* _What is required_:
A verbatim copy of all the data is required, minus any images.

++++++++

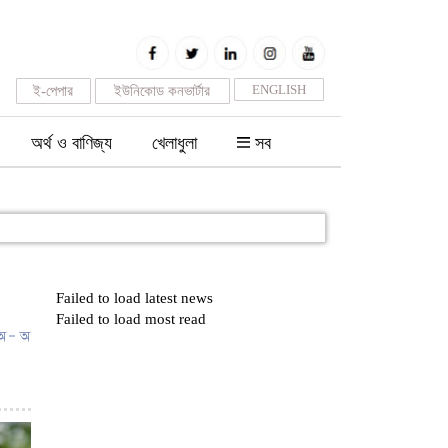
ENGLISH
ই-পেপার
ইউনিকোড কনভার্টার
অর্থ ও বাণিজ্য
খেলাধুলা
সব
Failed to load latest news
Failed to load most read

++++++++

* _Solved exercise_:
ENGLISH
ই-পেপার
ইউনিকোড কনভার্টার
অর্থ ও বাণিজ্য
খেলাধুলা
সব
Failed to load latest news
Failed to load most read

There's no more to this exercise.